According to what Commissioner Richard Roberts told the City Council last week, things aren’t quite as bad as they used to be with the Department of Housing, Preservation and Development.
At a thinly attended hearing on agency performance, Housing and Buildings Committee chair Archie Spigner’s first question was: Where’s my new project? And that was also his toughest question. Spigner, jovial and expansive, spent much of the rest of the hearing lobbing softball questions at Roberts (sample: “When do you think you’ll be able to pull back on your housing initiatives?”). The commissioner reported modest increases in everything from housing code inspectors (a total of 265 by years’ end), housing lawyers (eight more, bringing the total up to 33), and verifications that serious building problems have been fixed (about 85 percent of all violations are now reinspected, said Roberts).

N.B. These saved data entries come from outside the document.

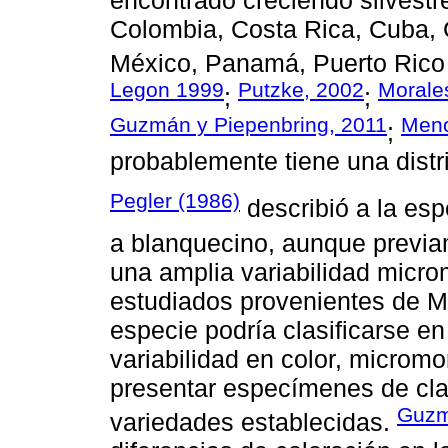
encontrado creciendo silvestre
Colombia, Costa Rica, Cuba, 
México, Panamá, Puerto Rico
Legon 1999
Putzke, 2002
Moral
;
;
Guzmán y Piepenbring, 2011
Meno
;
probablemente tiene una distr
Pegler (1986)
describió a la es
a blanquecino, aunque previ
una amplia variabilidad micro
estudiados provenientes de M
especie podría clasificarse e
variabilidad en color, micromo
presentar especímenes de clas
Guz
variedades establecidas.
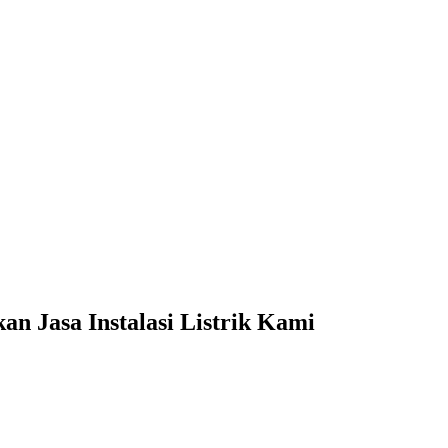
 Jasa Instalasi Listrik Kami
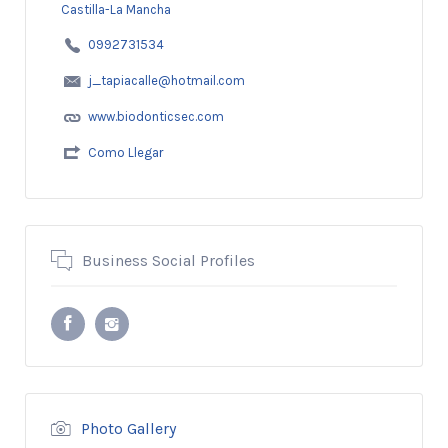
Castilla-La Mancha
0992731534
j_tapiacalle@hotmail.com
www.biodonticsec.com
Como Llegar
Business Social Profiles
Photo Gallery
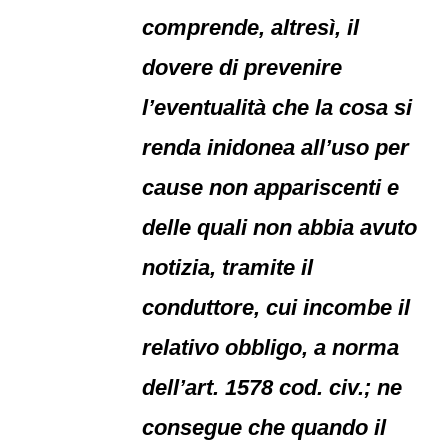
comprende, altresì, il
dovere di prevenire
l’eventualità che la cosa si
renda inidonea all’uso per
cause non appariscenti e
delle quali non abbia avuto
notizia, tramite il
conduttore, cui incombe il
relativo obbligo, a norma
dell’art. 1578 cod. civ.; ne
consegue che quando il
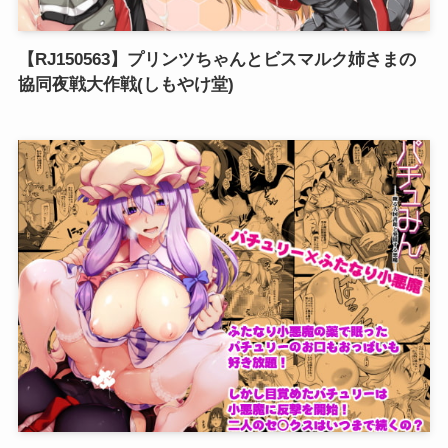
【RJ150563】プリンツちゃんとビスマルク姉さまの
協同夜戦大作戦(しもやけ堂)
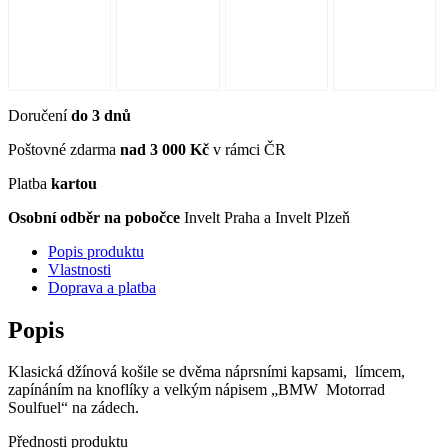
Doručení
do 3 dnů
Poštovné zdarma
nad 3 000 Kč
v rámci ČR
Platba
kartou
Osobní odběr na pobočce
Invelt Praha a Invelt Plzeň
Popis produktu
Vlastnosti
Doprava a platba
Popis
Klasická džínová košile se dvěma náprsními kapsami, límcem,
zapínáním na knoflíky a velkým nápisem „BMW Motorrad
Soulfuel“ na zádech.
Přednosti produktu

It was left to Manhattan councilmember Stanley Michels to break the sweethearts’ spell, demanding to know why money pledged under the new lead law to build safe houses for poisoned kids hasn’t yet appeared. Roberts’ response: “We don’t know.”
Questions that the Council posed in their review of the Mayor’s Management Report–like how many buildings are going into a court-appointed receivership program, how much more money the city is spending on code enforcement, and how many buildings have been upgraded from “distressed” status–were left unanswered.